Most cited papers: A study of the top 10 most cited papers on the application of AI and blockchain for securing smart grids.
Keywords Analysis: A visualization and examination of the most frequently occurring keywords in AI and blockchain studies focused on smart grids.
Moroccan research overview: An analysis of Morocco’s performance in AI and blockchain research for smart grids, including key metrics (publication count, h-index, and international collaboration rate), institutional contributions, and its ranking at the African, Arab, and international levels.
The third stage of our study applies network analysis to explore relationships among authors, institutions, and research topics. This involves a factorial approach based on correspondence analysis (CA), a statistical method that transforms categorical data into a low-dimensional space, revealing topic associations and clustering patterns.
To enhance our insights, we use the following visual tools:
Thematic Map: Categorize research themes based on centrality (importance) and density (development stage), helping identify emerging and well-established topics.
Conceptual Structure Map: Display topic relationships, showing how research themes are connected.
Topic Dendrogram: Provide hierarchical clustering of topics, highlighting their similarities and proximity.
6. Conclusions and Future Work
In conclusion, this paper presented a comprehensive bibliometric analysis on the use of AI and blockchain technologies to secure smart grids, covering 9611 documents published between 2014 and 2024, and accumulating a total of 162,283 citations. By examining data retrieved from the Scopus database, we evaluated global research efforts related to smart grid security, highlighting diverse implementations designed to enhance the resilience of smart grids. The leading contributors in this field were China (3202 publications), India (1786 publications), and the United States (1546 publications). Despite their notable production levels, these countries show limited collaboration rates below 50%, indicating potential for future international partnerships. Among the most influential publication sources are IEEE Transactions on Smart Grid and IEEE Access, which stand out for their significant citation metrics.

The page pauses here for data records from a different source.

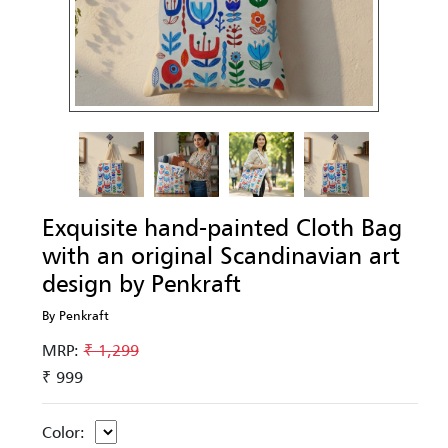
Exquisite hand-painted Cloth Bag
with an original Scandinavian art
design by Penkraft
By Penkraft
MRP:
₹ 1,299
₹ 999
Color: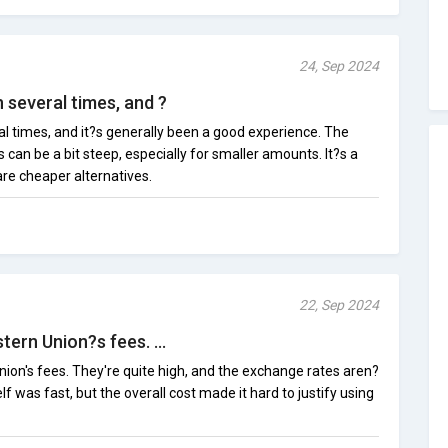
24, Sep 2024
 several times, and ?
al times, and it?s generally been a good experience. The
s can be a bit steep, especially for smaller amounts. It?s a
are cheaper alternatives.
22, Sep 2024
tern Union?s fees. ...
nion's fees. They're quite high, and the exchange rates aren?
elf was fast, but the overall cost made it hard to justify using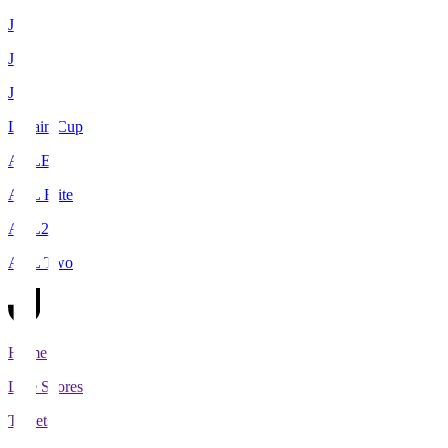
J1
J2
J3
Levain Cup
ACLE
ACL Elite
ACL2
ACL Two
Home
Live Scores
Tickets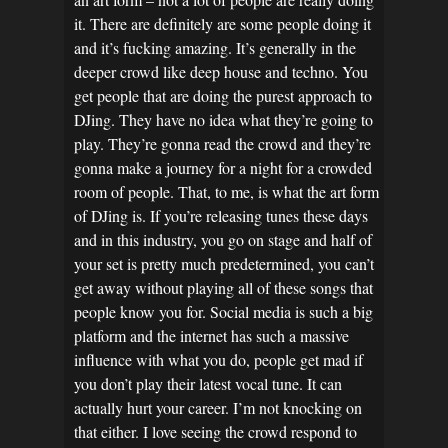
it. There are definitely are some people doing it
and it’s fucking amazing. It’s generally in the
deeper crowd like deep house and techno. You
get people that are doing the purest approach to
DJing. They have no idea what they’re going to
play. They’re gonna read the crowd and they’re
gonna make a journey for a night for a crowded
room of people. That, to me, is what the art form
of DJing is. If you’re releasing tunes these days
and in this industry, you go on stage and half of
your set is pretty much predetermined, you can’t
get away without playing all of these songs that
people know you for. Social media is such a big
platform and the internet has such a massive
influence with what you do, people get mad if
you don’t play their latest vocal tune. It can
actually hurt your career. I’m not knocking on
that either. I love seeing the crowd respond to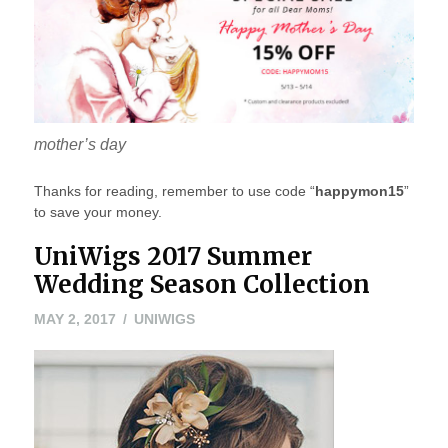
mother’s day
Thanks for reading, remember to use code “
happymon15
”
to save your money.
UniWigs 2017 Summer
Wedding Season Collection
MAY
MAY 2, 2017
UNIWIGS
2,
2017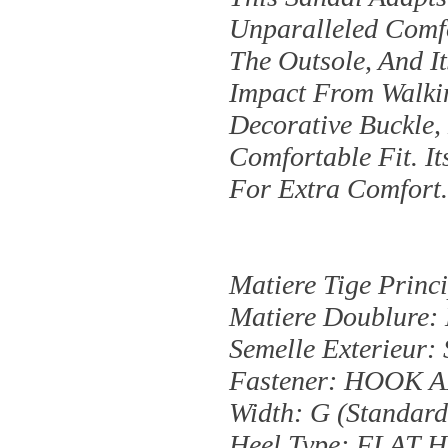
Unparalleled Com
The Outsole, And 
Impact From Walkin
Decorative Buckle,
Comfortable Fit. It
For Extra Comfort
Matiere Tige Pri
Matiere Doublure
Semelle Exterieur:
Fastener: HOOK
Width: G (standard
Heel Type: FLAT 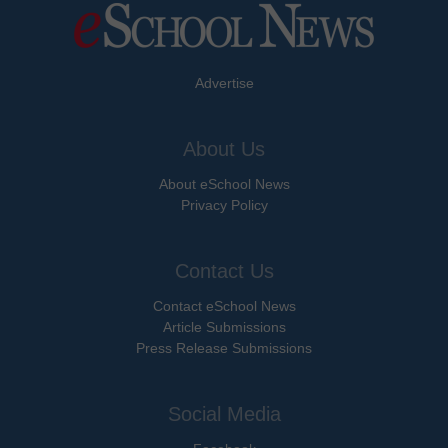
Advertise
About Us
About eSchool News
Privacy Policy
Contact Us
Contact eSchool News
Article Submissions
Press Release Submissions
Social Media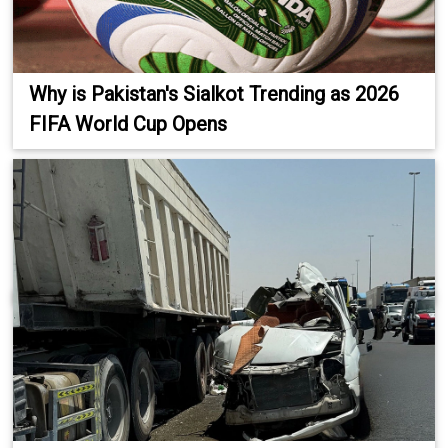
Why is Pakistan's Sialkot Trending as 2026
FIFA World Cup Opens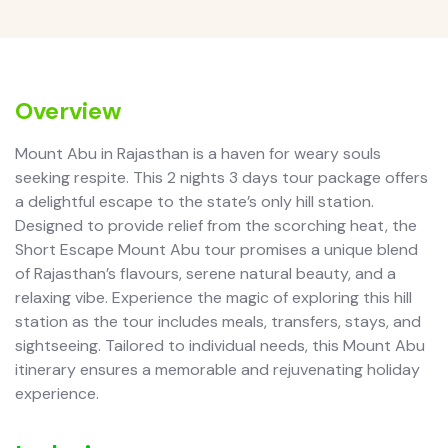
Overview
Mount Abu in Rajasthan is a haven for weary souls
seeking respite. This 2 nights 3 days tour package offers
a delightful escape to the state’s only hill station.
Designed to provide relief from the scorching heat, the
Short Escape Mount Abu tour promises a unique blend
of Rajasthan’s flavours, serene natural beauty, and a
relaxing vibe. Experience the magic of exploring this hill
station as the tour includes meals, transfers, stays, and
sightseeing. Tailored to individual needs, this Mount Abu
itinerary ensures a memorable and rejuvenating holiday
experience.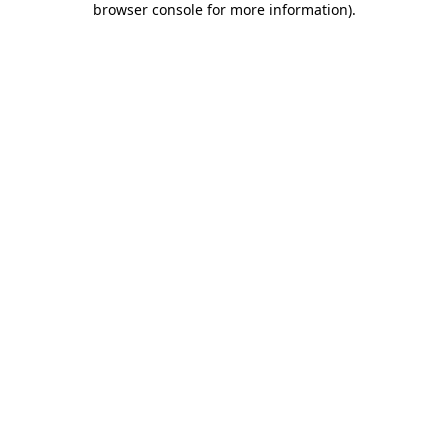
browser console for more information)
.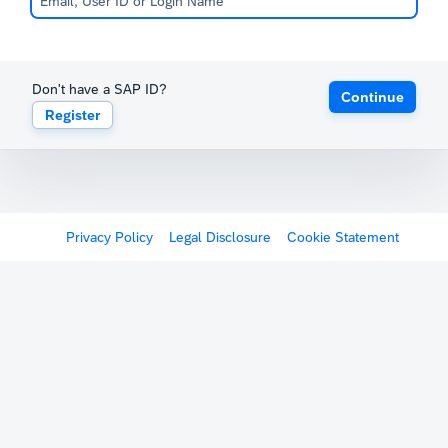
Don't have a SAP ID?
Continue
Register
Privacy Policy
Legal Disclosure
Cookie Statement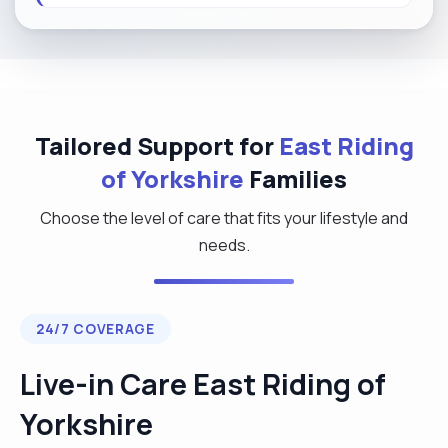
Tailored Support for
East Riding
of Yorkshire
Families
Choose the level of care that fits your lifestyle and
needs.
24/7 COVERAGE
Live-in Care East Riding of
Yorkshire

Our findings emphasize the growing significance of AI and blockchain in addressing the escalating threats faced by modern energy infrastructures. The evolution of research in this domain reveals a shift from fundamental threat detection algorithms toward innovative solutions such as distributed networks, peer-to-peer energy trading, and advanced load forecasting. These developments illustrate the potential for future technologies to redefine the operational and security frameworks of smart grids.
For Morocco, these insights underscore a unique opportunity to align national research efforts with its renewable energy ambitions. By adopting advanced AI and blockchain technologies, Morocco can enhance its smart grid infrastructure to meet increasing energy demands while addressing specific cybersecurity challenges. Collaborative efforts between Moroccan researchers and global institutions can provide innovative solutions that not only benefit the nation but also contribute significantly to the global advancement of secure and sustainable energy systems.

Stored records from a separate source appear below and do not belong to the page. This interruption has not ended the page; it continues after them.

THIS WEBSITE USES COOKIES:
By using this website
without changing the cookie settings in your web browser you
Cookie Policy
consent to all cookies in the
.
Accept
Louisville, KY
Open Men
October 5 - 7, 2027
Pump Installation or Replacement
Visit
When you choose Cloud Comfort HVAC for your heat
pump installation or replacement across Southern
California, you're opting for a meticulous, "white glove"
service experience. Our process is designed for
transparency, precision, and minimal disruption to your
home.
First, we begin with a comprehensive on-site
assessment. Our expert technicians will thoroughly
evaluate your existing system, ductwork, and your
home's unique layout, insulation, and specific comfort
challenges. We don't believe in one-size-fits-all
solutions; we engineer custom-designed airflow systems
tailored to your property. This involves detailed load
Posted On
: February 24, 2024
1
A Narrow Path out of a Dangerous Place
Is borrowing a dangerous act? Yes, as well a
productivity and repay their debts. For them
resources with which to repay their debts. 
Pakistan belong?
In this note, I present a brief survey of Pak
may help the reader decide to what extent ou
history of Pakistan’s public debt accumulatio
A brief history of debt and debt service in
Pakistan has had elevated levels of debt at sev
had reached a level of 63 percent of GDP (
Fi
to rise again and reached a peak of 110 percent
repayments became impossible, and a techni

Looking ahead, future research should not only prioritize the merging of AI and blockchain technologies to address evolving cyberthreats and vulnerabilities in distributed energy systems but also explore several promising emerging approaches. For example, integrating advanced Graph Neural Networks (GNNs) with transformer-based architectures could further enhance anomaly detection accuracy and robustness. In addition, developing blockchain-based federated learning frameworks that incorporate privacy-preserving techniques such as swarm learning can enable decentralized model training with improved convergence rates and efficiency.
This bibliometric analysis provides a valuable foundation for further studies and collaborative initiatives aimed at securing smart grid systems and critical energy infrastructure as a whole through technological innovation.